L'attenzione degli inquirenti si concentra sui telefoni sequestrati (per i quali è già stato chiesto il dissequestro) e sulle relazioni coltivate da Vincenzo Virgiglio e da Giacomo Francesco Saccomanno, ex commissario regionale della Lega in Calabria ed ex componente del consiglio di amministrazione della Stretto di Messina Spa, incarico terminato alla fine dello scorso aprile.

Secondo quanto emerge dagli atti, il lavoro investigativo punta a chiarire se dietro alcune iniziative contestate vi fossero soggetti ulteriori rispetto a quelli già iscritti nel registro degli indagati. Un aspetto che gli stessi magistrati evidenziano quando ipotizzano che le presunte utilità prospettate all'ex magistrato contabile Tommaso Miele possano essere state avanzate «da parte di terzi di cui Virgiglio e Saccomanno si facevano portavoce»

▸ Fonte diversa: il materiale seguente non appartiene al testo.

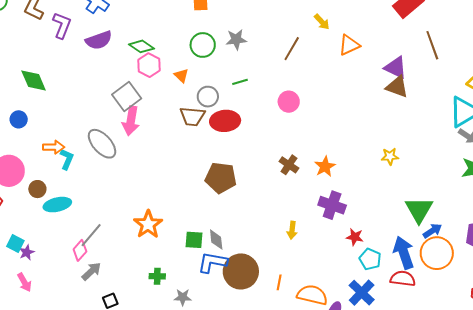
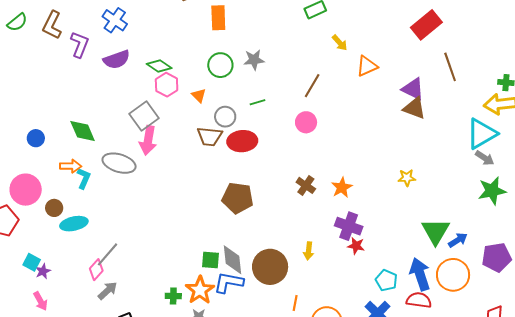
brown line: (292, 49) -> (312, 86), moved
green diamond: (34, 80) -> (83, 131), moved
gray ellipse: (102, 144) -> (119, 163), turned -32
orange star: (148, 224) -> (200, 290), moved
blue arrow: (432, 231) -> (458, 240), moved
red star: (355, 237) -> (356, 246), moved
gray diamond: (216, 240) -> (233, 260), size x1.4
brown circle: (241, 271) -> (270, 267), moved

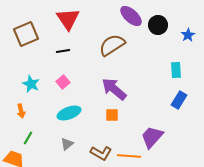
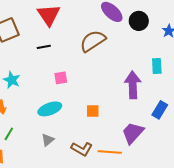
pink square: (63, 82) -> (61, 78), moved, turned 32
purple arrow: (114, 89) -> (133, 85), moved, turned 48
blue rectangle: (179, 100) -> (160, 110), moved

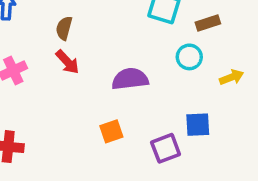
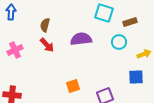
purple semicircle: (130, 79) -> (81, 39), moved
blue square: (198, 125) -> (136, 77), moved

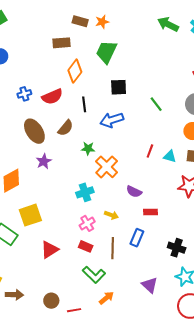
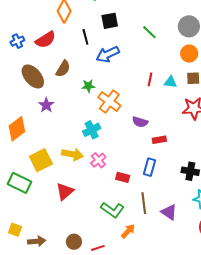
black line: (84, 104) -> (85, 37), moved
yellow arrow: (111, 215) -> (72, 154), moved, size x1.5
red rectangle: (86, 246) -> (123, 177), moved
brown line: (113, 248) -> (144, 203), moved

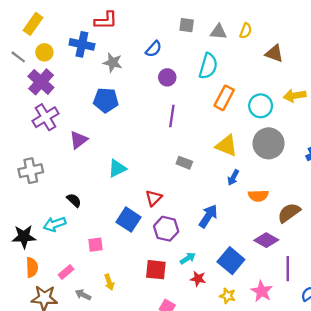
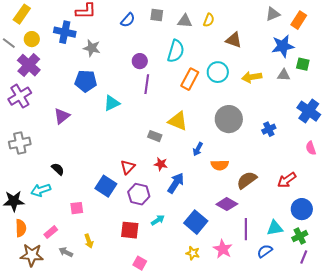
blue semicircle: (154, 49) -> (128, 20), moved
cyan circle: (261, 106) -> (218, 72), moved
purple line: (172, 116) -> (147, 84), moved
purple cross: (46, 117) -> (20, 96), moved
yellow triangle: (226, 146) -> (178, 121), moved
cyan triangle: (117, 168) -> (112, 103), moved
red star: (198, 279) -> (161, 164), moved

Parallelamente, lo riporta oggi il Sole 24 Ore, la Procura di Catanzaro starebbe approfondendo ulteriori filoni investigativi che non rientrano nel fascicolo trasmesso ai magistrati romani.

L’inchiesta della Procura di Roma

L'indagine aperta nella Capitale è coordinata dai pubblici ministeri Francesco Gualtieri e Fabrizio Tucci, con il supporto investigativo dei carabinieri del Ros.

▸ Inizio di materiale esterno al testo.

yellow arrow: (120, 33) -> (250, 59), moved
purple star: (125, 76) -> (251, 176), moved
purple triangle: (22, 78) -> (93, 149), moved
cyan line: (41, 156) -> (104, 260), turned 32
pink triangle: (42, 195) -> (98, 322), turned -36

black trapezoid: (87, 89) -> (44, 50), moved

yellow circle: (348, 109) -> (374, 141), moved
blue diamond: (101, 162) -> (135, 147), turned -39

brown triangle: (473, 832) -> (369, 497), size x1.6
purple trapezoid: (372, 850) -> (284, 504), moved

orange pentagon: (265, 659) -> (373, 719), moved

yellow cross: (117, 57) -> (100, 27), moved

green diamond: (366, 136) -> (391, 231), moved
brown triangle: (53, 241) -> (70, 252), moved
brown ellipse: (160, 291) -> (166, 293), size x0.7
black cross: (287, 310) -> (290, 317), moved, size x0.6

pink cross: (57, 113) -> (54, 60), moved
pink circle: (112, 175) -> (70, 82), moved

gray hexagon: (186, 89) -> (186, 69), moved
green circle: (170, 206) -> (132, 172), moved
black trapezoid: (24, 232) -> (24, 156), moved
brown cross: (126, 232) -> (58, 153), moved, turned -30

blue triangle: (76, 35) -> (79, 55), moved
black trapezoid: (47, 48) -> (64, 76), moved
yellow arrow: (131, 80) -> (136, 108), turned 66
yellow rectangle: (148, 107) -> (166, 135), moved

Virgiglio, Saccomanno e Miele sono indagati, a vario titolo, per corruzione e rivelazione del segreto d'ufficio. Le accuse sono ancora al vaglio degli inquirenti e dovranno essere verificate nelle successive fasi del procedimento.

Nella ricostruzione contenuta negli atti, gli investigatori ritengono che Virgiglio e Saccomanno siano riusciti a instaurare un rapporto con Miele, all'epoca presidente aggiunto della Corte dei Conti, con l'obiettivo di ottenere informazioni riservate sul controllo di legittimità riguardante gli atti governativi e amministrativi connessi al progetto del Ponte sullo Stretto.

L'ipotesi investigativa sostiene che l'interesse fosse rivolto soprattutto all'andamento dell'istruttoria interna della magistratura contabile, chiamata a pronunciarsi su passaggi decisivi dell'opera.

Il nodo dei controlli sul Ponte

Nonostante i presunti tentativi di interlocuzione, il controllo della Corte dei Conti non avrebbe seguito l'esito auspicato dagli indagati.

Il 29 ottobre scorso, infatti, i giudici contabili hanno fermato il progetto definitivo del Ponte sullo Stretto, già approvato dal Cipess.

Secondo la lettura degli investigatori, tuttavia, i rapporti con Miele sarebbero proseguiti anche successivamente. È proprio su questo punto che l'inchiesta individua un possibile collegamento tra due diversi interessi: da una parte l'acquisizione di informazioni sull'iter amministrativo dell'opera, dall'altra la prospettiva di una futura collocazione professionale per il magistrato una volta conclusa la sua esperienza alla Corte dei Conti.

I contatti politici e il concerto di Natale a Montecitorio

Uno dei capitoli più delicati dell'indagine riguarda il versante politico.

La documentazione acquisita dagli investigatori fa riferimento a contatti con esponenti dell'area leghista e, sempre secondo il Sole 24 Ore, al coinvolgimento di un sindaco della provincia di Verona che avrebbe manifestato una disponibilità immediata ad agevolare alcuni incontri istituzionali.

In particolare, secondo quanto riportato negli atti, sarebbe stata prospettata la possibilità di accompagnare Miele a colloqui con rappresentanti politici in occasione del Concerto di Natale organizzato il 20 dicembre 2025 a Montecitorio.

L'obiettivo, sempre secondo la ricostruzione investigativa, sarebbe stato quello di ottenere appoggi e sostegni per una candidatura a un futuro incarico presso l'Autorità garante della concorrenza e del mercato, una volta raggiunti i limiti di età previsti per la permanenza nella magistratura contabile.

Il tentativo di avvicinare altri magistrati

Le indagini non si limitano alla posizione di Miele. Gli investigatori hanno infatti ricostruito anche presunti tentativi di contatto con altri due magistrati della Corte dei Conti che avrebbero fatto parte del collegio chiamato a valutare aspetti rilevanti dell'iter autorizzativo dell'opera.

Secondo l'accusa, l'obiettivo sarebbe stato quello di ottenere ulteriori canali informativi all'interno dell'organo di controllo.

Gli approcci, che sarebbero avvenuti nell'autunno scorso, non avrebbero però prodotto alcun risultato. I due magistrati, infatti, non avrebbero dato seguito alle sollecitazioni ricevute.